The vertical base section (11) is further provided with an opening (113) and a groove (114), the opening (113) is used for connecting the contact (23) and the sliding block (21), and the groove (114) is used for accommodating the contact (23);

The spring assembly (5) is fixedly mounted on the base horizontal section (12), the spring assembly (5) is connected with the other end of the sliding block (21), when the spring assembly (5) is in a balanced state, the equal-strength beam (3) is in a straight state, and the equal-strength beam (3) is in contact with the inclined wedge block (22).

2. The vehicle door clearance measurement tool according to claim 1, wherein a guide rail (121) is provided on the base horizontal section (12), the guide rail (121) extends in a length direction of the constant-strength beam (3), and the slider (21) is slidably connected with the guide rail (121).

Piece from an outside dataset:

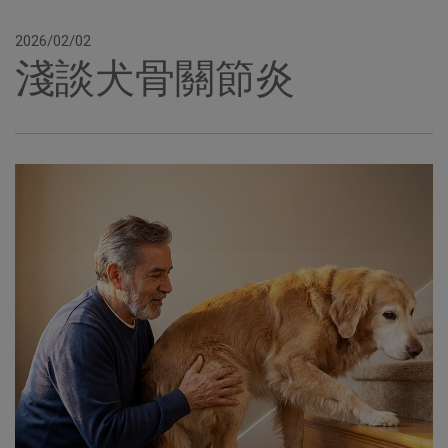
2026/02/02
淺談犬骨關節炎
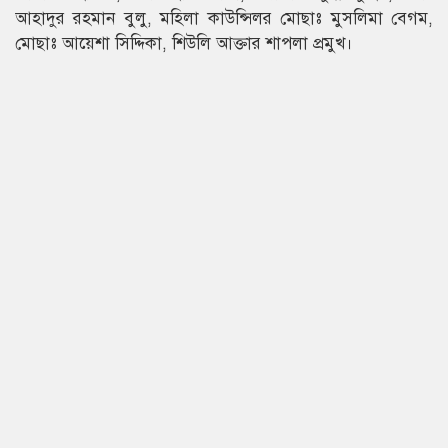
আহাদুর রহমান বুলু, মহিলা কাউন্সিলর মোছাঃ মুসলিমা বেগম,
মোছাঃ আয়েশা সিদ্দিকা, শিউলি আক্তার শাপলা প্রমুখ।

3. The vehicle door clearance measurement tool according to claim 1, wherein the constant section (31) comprises a constant section horizontal section (311) and a constant section vertical section (312), one end of the constant section horizontal section (311) is fixedly connected with the constant strength section (32), the other end of the constant section horizontal section (311) is fixedly connected with one end of the constant section vertical section (312), and the other end of the constant section vertical section (312) is in sliding contact with an inclined surface of the inclined wedge (22).

4. A vehicle door clearance measurement tool according to claim 3, wherein the other end of the constant section vertical section (312) is an arc surface (313), and the arc surface (313) is in sliding contact with the inclined surface of the inclined wedge (22).

5. The vehicle door clearance measurement tool according to claim 1, wherein the spring assembly (5) comprises a spring seat (51) and a spring (52), the spring seat (51) is fixedly mounted on the base horizontal section (12), one end of the spring (52) is connected to the spring seat (51), and the other end of the spring (52) is connected to the other end of the sliding block (21).

6. The vehicle door clearance measurement tool according to claim 5, wherein a blind hole (211) is formed in the other end of the sliding block (21), a guide rod (511) is arranged on the spring seat (51), the guide rod (511) is slidably inserted into the blind hole (211), and the spring (52) is sleeved on the guide rod (511).

7. The vehicle door clearance measurement tool according to claim 1, wherein a cover plate (122) is provided on the base horizontal section (12), and the cover plate (122) is provided with a plurality of fiber holes (1221) for inserting the fiber bragg grating (4).